Allen’s evolution to this lofty moment toppled a principle of football doctrine: that quarterbacks can’t enhance their accuracy. After selecting Allen in 2018, Bills General Manager Brandon Beane was told that he had just taken a tight end. He knew otherwise.
At his job interview the year before, after Buffalo’s 16th consecutive season without making the playoffs, Beane noted that the New England Patriots dynasty had been sustained in part by their three fellow A.F.C. East teams, which regularly changed coaches and front offices.
Unseating the Patriots, he said, demanded time and patience, and as he scouted quarterback prospects before the draft he resolved to invest both in Allen.
On the farmstead where Allen grew up in Firebaugh, Calif., a small community about 40 miles northwest of Fresno, his family has long nurtured cantaloupe, cotton and wheat — and, more recently, pistachios. Much like Allen himself, their trees need years of cultivation before producing a yield. Allen’s progression from imprecise college quarterback to N.F.L. star took an honest assessment of the transformation he required.
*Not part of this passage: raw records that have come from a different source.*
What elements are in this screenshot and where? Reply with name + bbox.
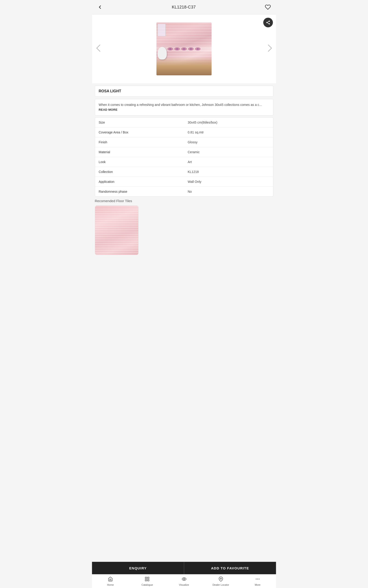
nav-item-dealer[interactable]: Dealer Locator	[202, 574, 239, 588]
spec-value: Ceramic	[184, 147, 273, 157]
spec-row: Randomness phase No	[95, 187, 273, 196]
home-nav-icon	[108, 577, 113, 583]
mirror	[157, 24, 166, 36]
svg-point-19	[183, 578, 185, 580]
nav-item-catalogue[interactable]: Catalogue	[129, 574, 166, 588]
spec-row: Look Art	[95, 157, 273, 167]
more-icon	[255, 577, 260, 582]
svg-line-13	[267, 23, 269, 23]
home-icon	[108, 577, 113, 582]
dealer-nav-icon	[218, 577, 223, 583]
catalogue-nav-icon	[145, 577, 150, 583]
product-name: ROSA LIGHT	[99, 89, 121, 93]
spec-row: Application Wall Only	[95, 177, 273, 187]
svg-point-5	[169, 48, 171, 50]
svg-rect-17	[145, 579, 147, 581]
spec-label: Material	[95, 147, 184, 157]
svg-rect-18	[148, 579, 149, 581]
recommended-title: Recomended Floor Tiles	[95, 199, 273, 203]
svg-point-6	[176, 48, 178, 50]
visualize-icon	[182, 577, 186, 582]
spec-value: 0.81 sq.mtr	[184, 128, 273, 137]
page-title: KL1218-C37	[172, 5, 196, 10]
spec-label: Finish	[95, 137, 184, 147]
svg-point-7	[183, 48, 185, 50]
more-nav-icon	[255, 577, 260, 583]
svg-point-8	[190, 48, 192, 50]
spec-row: Material Ceramic	[95, 147, 273, 157]
svg-point-12	[268, 23, 270, 24]
add-to-favourite-button[interactable]: ADD TO FAVOURITE	[184, 562, 276, 574]
description-section: When it comes to creating a refreshing a…	[95, 99, 273, 116]
spec-label: Size	[95, 118, 184, 127]
spec-row: Collection KL1218	[95, 167, 273, 177]
visualize-nav-label: Visualize	[179, 583, 189, 586]
header: KL1218-C37	[92, 0, 276, 14]
visualize-nav-icon	[182, 577, 186, 583]
catalogue-nav-label: Catalogue	[141, 583, 153, 586]
bottom-nav: Home Catalogue Visualize Dealer Locator …	[92, 574, 276, 588]
svg-point-23	[259, 579, 260, 579]
spec-label: Collection	[95, 167, 184, 177]
spec-value: Glossy	[184, 137, 273, 147]
spec-label: Coverage Area / Box	[95, 128, 184, 137]
spec-row: Coverage Area / Box 0.81 sq.mtr	[95, 128, 273, 137]
nav-item-more[interactable]: More	[239, 574, 276, 588]
more-nav-label: More	[255, 583, 260, 586]
svg-point-20	[220, 578, 221, 579]
svg-point-9	[197, 48, 199, 50]
spec-row: Size 30x45 cm(6tiles/box)	[95, 118, 273, 128]
svg-line-14	[267, 21, 269, 22]
svg-rect-16	[148, 577, 149, 578]
favourite-button[interactable]	[264, 3, 272, 11]
nav-item-visualize[interactable]: Visualize	[166, 574, 202, 588]
recommended-tile-image	[95, 206, 138, 255]
specs-table: Size 30x45 cm(6tiles/box) Coverage Area …	[95, 117, 273, 197]
svg-point-11	[266, 22, 267, 23]
spec-value: KL1218	[184, 167, 273, 177]
enquiry-button[interactable]: ENQUIRY	[92, 562, 184, 574]
product-image	[156, 22, 212, 75]
spec-value: Art	[184, 157, 273, 167]
dealer-nav-label: Dealer Locator	[212, 583, 229, 586]
home-nav-label: Home	[107, 583, 114, 586]
nav-item-home[interactable]: Home	[92, 574, 129, 588]
spec-label: Application	[95, 177, 184, 186]
spec-row: Finish Glossy	[95, 137, 273, 147]
action-bar: ENQUIRY ADD TO FAVOURITE	[92, 562, 276, 574]
spec-value: 30x45 cm(6tiles/box)	[184, 118, 273, 127]
svg-point-10	[268, 21, 270, 22]
recommended-section: Recomended Floor Tiles	[95, 199, 273, 255]
description-text: When it comes to creating a refreshing a…	[99, 102, 269, 112]
next-image-button[interactable]	[265, 42, 275, 56]
catalogue-icon	[145, 577, 150, 582]
recommended-tile-item[interactable]	[95, 206, 138, 255]
image-section	[92, 14, 276, 83]
prev-image-button[interactable]	[93, 42, 104, 56]
svg-point-22	[257, 579, 258, 579]
spec-label: Look	[95, 157, 184, 167]
share-button[interactable]	[263, 18, 273, 27]
recommended-tiles-list	[95, 206, 273, 255]
svg-point-21	[256, 579, 257, 579]
spec-label: Randomness phase	[95, 187, 184, 196]
back-button[interactable]	[96, 3, 104, 11]
sink	[157, 47, 167, 59]
svg-rect-15	[145, 577, 147, 578]
tile-floor	[156, 57, 212, 75]
spec-value: No	[184, 187, 273, 196]
product-name-section: ROSA LIGHT	[95, 86, 273, 97]
spec-value: Wall Only	[184, 177, 273, 186]
dealer-locator-icon	[218, 577, 223, 582]
read-more-link[interactable]: READ MORE	[99, 108, 118, 111]
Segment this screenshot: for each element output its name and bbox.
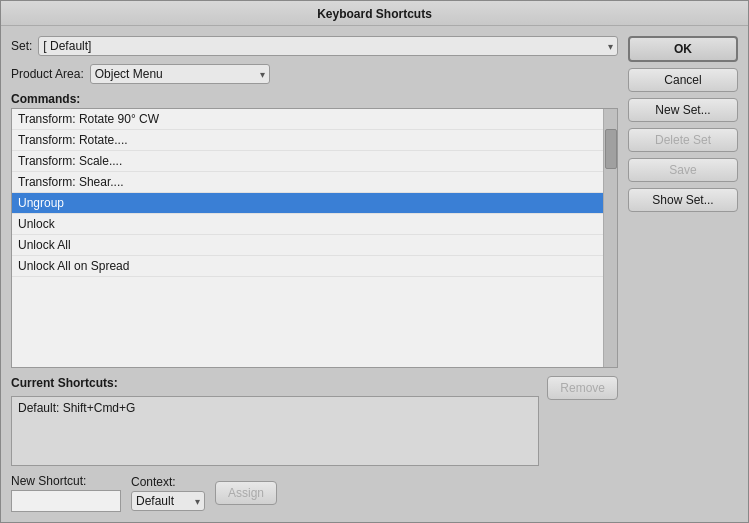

“When you lie to yourself, the only person you hurt is yourself,” Allen said. “Being completely honest and understanding that there’s things I need to work on, I’m not afraid to reach out and ask somebody for help.”
Rarely does a quarterback improve by vast margins, as Allen did, in his third season.
The best predictor of a third-year eruption, according to a May 2020 study by Pro Football Focus, is a proclivity for completing passes. At Wyoming, Allen had connected on a meager 56.2 percentage of his throws, and in his first two seasons in Buffalo, he rated last in the league.
To better evaluate Allen, Beane needed to protect him, so in 2019 he signed offensive linemen Mitch Morse and Jon Feliciano in free agency. He bolstered the receiving corps, too, adding Cole Beasley in 2019 and, in a trade with Minnesota in 2020, Stefon Diggs, who led the N.F.L. last season in yards and receptions.